_Supplied records_.
──────
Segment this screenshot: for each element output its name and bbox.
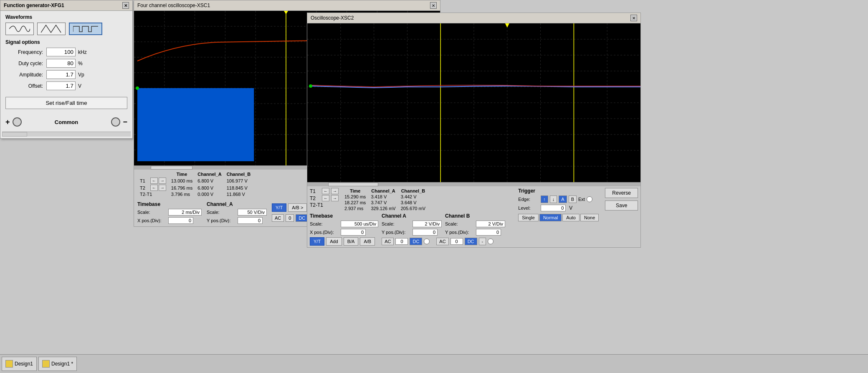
scope2-chb-ypos-input[interactable]: [476, 229, 501, 236]
scope2-chb-gnd-val[interactable]: [450, 238, 463, 245]
scope2-rising-edge-btn[interactable]: ↑: [541, 195, 548, 203]
scope1-chb-header: Channel_B: [224, 171, 253, 177]
scope1-ab-button[interactable]: A/B >: [288, 203, 307, 212]
plus-terminal[interactable]: [13, 117, 22, 127]
scope2-t2-left[interactable]: ←: [322, 195, 329, 201]
scope2-close-button[interactable]: ✕: [630, 15, 637, 21]
scope1-time-header: Time: [169, 171, 195, 177]
scope2-chb-radio[interactable]: [488, 239, 493, 244]
scope1-close-button[interactable]: ✕: [430, 2, 437, 9]
scope2-meas-area: T1 ← → T2 ← → T2-T1: [310, 188, 514, 211]
scope1-cha-ypos-row: Y pos.(Div):: [207, 217, 267, 224]
frequency-input[interactable]: [46, 48, 76, 56]
scope2-left-controls: T1 ← → T2 ← → T2-T1: [310, 188, 514, 246]
scope1-cha-scale-input[interactable]: [238, 209, 267, 216]
sine-wave-button[interactable]: [5, 23, 34, 35]
scope2-title: Oscilloscope-XSC2: [311, 15, 354, 21]
fg-content: Waveforms Signal options Frequency:: [0, 11, 132, 112]
scope2-cha-scale-input[interactable]: [412, 221, 442, 227]
scope2-chb-ac-btn[interactable]: AC: [436, 238, 448, 245]
scope2-chb-scale-label: Scale:: [445, 221, 474, 226]
scope2-cha-radio[interactable]: [424, 239, 430, 244]
scope2-none-btn[interactable]: None: [580, 214, 599, 221]
scope2-xpos-input[interactable]: [341, 229, 366, 236]
square-wave-button[interactable]: [69, 23, 102, 35]
waveforms-label: Waveforms: [5, 14, 127, 20]
scope1-xpos-row: X pos.(Div):: [137, 217, 202, 224]
scope2-ba-button[interactable]: B/A: [344, 237, 359, 246]
fg-scrollbar[interactable]: [2, 132, 131, 137]
minus-terminal[interactable]: [111, 117, 120, 127]
triangle-wave-button[interactable]: [37, 23, 66, 35]
scope1-xpos-input[interactable]: [168, 217, 193, 224]
scope2-level-label: Level:: [518, 206, 539, 211]
scope2-cha-dc-btn[interactable]: DC: [410, 238, 422, 245]
scope2-single-btn[interactable]: Single: [518, 214, 539, 221]
scope2-t1-right[interactable]: →: [331, 188, 339, 194]
scope2-cha-scale-row: Scale:: [382, 221, 442, 227]
scope2-auto-btn[interactable]: Auto: [562, 214, 580, 221]
scope1-scale-input[interactable]: [168, 209, 202, 216]
scope1-cha-ypos-input[interactable]: [238, 217, 263, 224]
scope2-chb-inv-btn[interactable]: -: [479, 238, 486, 245]
scope2-t2t1-row: T2-T1: [310, 202, 339, 208]
scope2-save-button[interactable]: Save: [605, 200, 638, 211]
scope1-ac-button[interactable]: AC: [272, 214, 284, 222]
scope1-t2t1-chb: 11.868 V: [224, 191, 253, 197]
scope2-cha-trig-btn[interactable]: A: [559, 195, 567, 203]
scope1-t2-time: 16.796 ms: [169, 184, 195, 191]
scope2-edge-label: Edge:: [518, 197, 539, 202]
scope1-t2-left[interactable]: ←: [150, 185, 158, 191]
scope2-normal-btn[interactable]: Normal: [539, 214, 562, 221]
scope2-trigger-revSave: Trigger Edge: ↑ ↓ A B Ext Level: V: [518, 188, 638, 211]
offset-input[interactable]: [46, 81, 76, 90]
scope2-timebase-group: Timebase Scale: X pos.(Div):: [310, 213, 378, 236]
amplitude-input[interactable]: [46, 70, 76, 79]
scope2-trigger-group: Trigger Edge: ↑ ↓ A B Ext Level: V: [518, 188, 602, 211]
scope2-edge-row: Edge: ↑ ↓ A B Ext: [518, 195, 602, 203]
dutycycle-input[interactable]: [46, 59, 76, 68]
taskbar-item-design1-modified[interactable]: Design1 *: [38, 357, 77, 371]
amplitude-label: Amplitude:: [5, 72, 43, 78]
scope1-dc-button[interactable]: DC: [296, 214, 308, 222]
scope2-add-button[interactable]: Add: [326, 237, 342, 246]
fg-close-button[interactable]: ✕: [122, 2, 129, 9]
frequency-row: Frequency: kHz: [5, 48, 127, 56]
scope2-cursor-controls: T1 ← → T2 ← → T2-T1: [310, 188, 339, 211]
scope2-ext-trig-radio[interactable]: [587, 196, 592, 202]
rise-fall-button[interactable]: Set rise/Fall time: [5, 97, 127, 109]
scope2-chb-dc-btn[interactable]: DC: [465, 238, 477, 245]
taskbar-design1-modified-label: Design1 *: [51, 361, 73, 367]
scope2-cha-ypos-input[interactable]: [412, 229, 438, 236]
scope2-cha-header: Channel_A: [368, 188, 398, 194]
scope2-scale-input[interactable]: [341, 221, 378, 227]
scope1-t1-right[interactable]: →: [159, 178, 166, 184]
scope2-t2-right[interactable]: →: [331, 195, 339, 201]
scope2-level-input[interactable]: [541, 205, 566, 211]
scope2-timebase-label: Timebase: [310, 213, 378, 219]
scope2-ab-button[interactable]: A/B: [360, 237, 375, 246]
scope1-t2-right[interactable]: →: [159, 185, 166, 191]
scope2-xpos-row: X pos.(Div):: [310, 229, 378, 236]
circuit-icon-2: [42, 360, 50, 368]
scope2-chb-scale-input[interactable]: [476, 221, 505, 227]
scope2-cha-ac-btn[interactable]: AC: [382, 238, 394, 245]
scope2-t1-left[interactable]: ←: [322, 188, 329, 194]
scope2-acquisition-mode: Single Normal Auto None: [518, 214, 638, 221]
scope2-reverse-button[interactable]: Reverse: [605, 188, 638, 198]
scope2-cha-gnd-val[interactable]: [395, 238, 408, 245]
scope1-t1-left[interactable]: ←: [150, 178, 158, 184]
scope2-chb-scale-row: Scale:: [445, 221, 505, 227]
scope1-gnd-button[interactable]: 0: [286, 214, 294, 222]
scope1-yt-button[interactable]: Y/T: [272, 203, 286, 212]
scope2-t2t1-cha: 329.126 mV: [368, 206, 398, 211]
scope2-falling-edge-btn[interactable]: ↓: [550, 195, 557, 203]
scope2-level-row: Level: V: [518, 205, 602, 211]
scope2-chb-trig-btn[interactable]: B: [569, 195, 577, 203]
taskbar-item-design1[interactable]: Design1: [2, 357, 37, 371]
scope2-timebase-row: Timebase Scale: X pos.(Div): Channel A S…: [310, 213, 514, 236]
scope2-scrollbar[interactable]: [307, 182, 640, 186]
amplitude-unit: Vp: [78, 72, 91, 78]
fg-bottom: + Common −: [0, 112, 132, 132]
scope2-yt-button[interactable]: Y/T: [310, 237, 324, 246]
──────
_Exercise aim_.
Please return all lines from the records that hold the word "item".

_Written solution_.
taskbar-item-design1-modified[interactable]: Design1 *: [38, 357, 77, 371]
taskbar-item-design1[interactable]: Design1: [2, 357, 37, 371]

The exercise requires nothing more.